Unnamed: 0_level_0,tmax,tmin,frost_days,rain_mm,sun
date,Unnamed: 1_level_1,Unnamed: 2_level_1,Unnamed: 3_level_1,Unnamed: 4_level_1,Unnamed: 5_level_1
1957-01-01,8.0,1.6,7.0,70.2,59.0
1957-02-01,6.9,0.1,15.0,85.7,92.0
1957-03-01,10.4,4.6,0.0,38.5,78.2
1957-04-01,11.9,4.5,1.0,11.6,164.3
1957-05-01,13.2,5.6,0.0,32.1,200.7


### Exercise

+ Manually calculate the maximum temperature in Leuchars, using the functions from your module.
+ Make an inline plot of temperature of Leuchars in the notebook with a custom title.

### Tests

Having functions that can be imported allows them to be tested.
The tests can be run via:

```bash
pytest scripts/test_plot_climate_data_good.py
```

Pytest looks for functions named `test_*` within modules named `test_*` and runs them.
Look at the test file to see how the tests work.
The `assert` function will raise an `AssertionError` if the statement is not true.
This is caught by by `pytest` and used in the test result.

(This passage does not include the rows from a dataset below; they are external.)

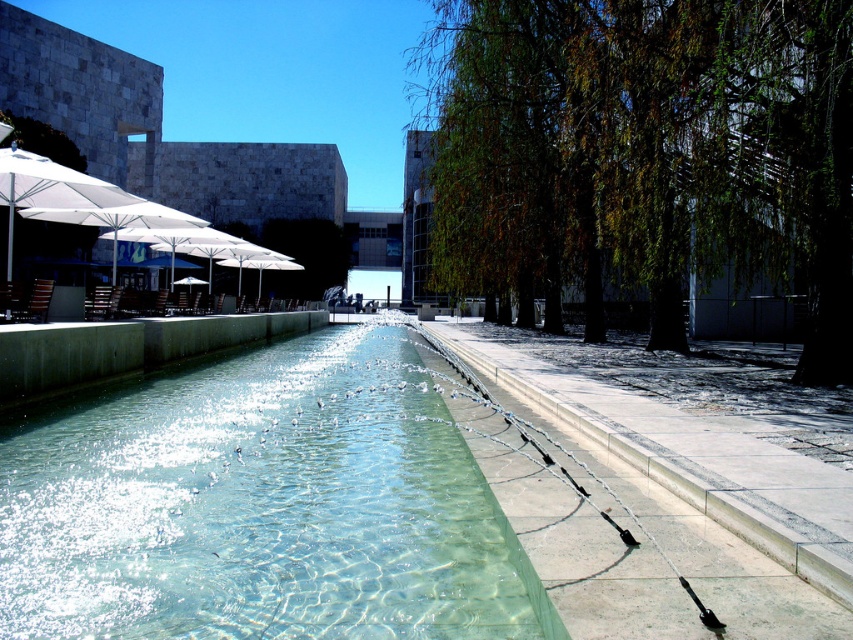 You are a visitor standing at the white fabric umbrella at left and want to walk to the clear glass pool at center. Which direction should you move to reach it?

You should move to your right to reach the clear glass pool at center since it is located to the right of the white fabric umbrella at left.

You are standing at the water feature and want to reach both the point at coordinates point (x=410, y=616) and point (x=33, y=157). Which point should you go to first to minimize the total distance traveled?

You should go to point (x=410, y=616) first because it is closer to you than point (x=33, y=157), so going there first minimizes the total distance traveled.

You are standing at the entrance of the complex and want to locate the clear glass pool at center. According to the coordinates provided, where should you look relative to the entrance?

The clear glass pool at center is located at coordinates point (260, 506), which means it is positioned to the right and slightly forward from the entrance. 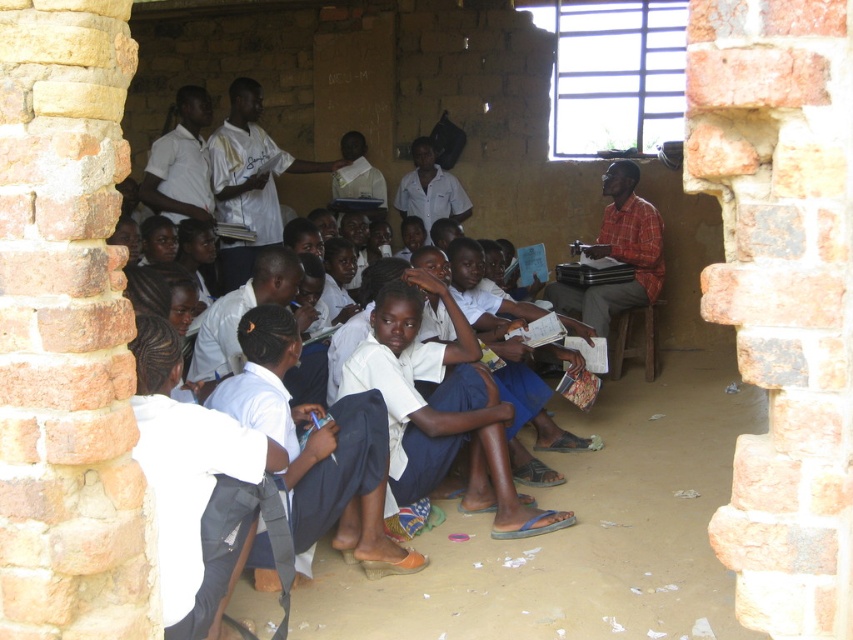 Question: Is brick at left to the right of white shirt at center from the viewer's perspective?

Choices:
 (A) no
 (B) yes

Answer: (B)

Question: Can you confirm if white cotton shirt at center is wider than white shirt at center?

Choices:
 (A) yes
 (B) no

Answer: (A)

Question: Which object appears closest to the camera in this image?

Choices:
 (A) white cotton shirt at center
 (B) brick at left

Answer: (B)

Question: Which of the following is the farthest from the observer?

Choices:
 (A) white cotton shirt at center
 (B) white shirt at center

Answer: (B)

Question: Which point is closer to the camera taking this photo?

Choices:
 (A) (77, 248)
 (B) (283, 150)
 (C) (496, 410)

Answer: (A)

Question: Can you confirm if white cotton shirt at center is positioned to the left of white shirt at center?

Choices:
 (A) no
 (B) yes

Answer: (A) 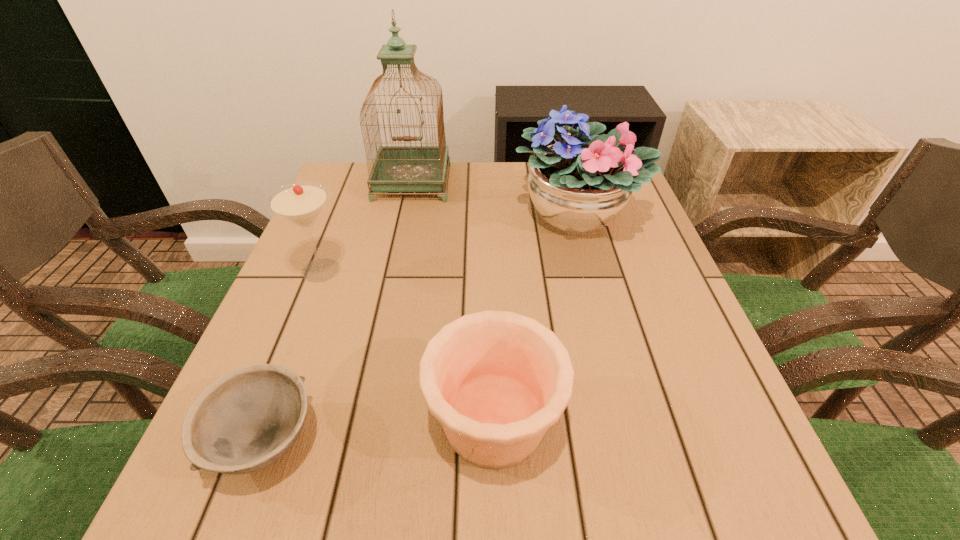 Where is `birdcage that is positioned at the far edge`? The width and height of the screenshot is (960, 540). birdcage that is positioned at the far edge is located at coordinates (404, 168).

Where is `bouquet that is at the far edge`? bouquet that is at the far edge is located at coordinates (579, 185).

Writing tests lets you code faster because:

+ Writing code to be easily tested results in good structure e.g. functions do one thing
+ You only have to think about small scope
+ You can refactor your code with confidence

Further exploration of test methods and strategies is beyond the scope of this lesson.

### Exercise

+ "Test Driven Development (TDD)" refers to the practice of writing the tests before you write
 the code.  Use TDD to add a `get_oldest_data` function to the `plot_climate_data_good` module.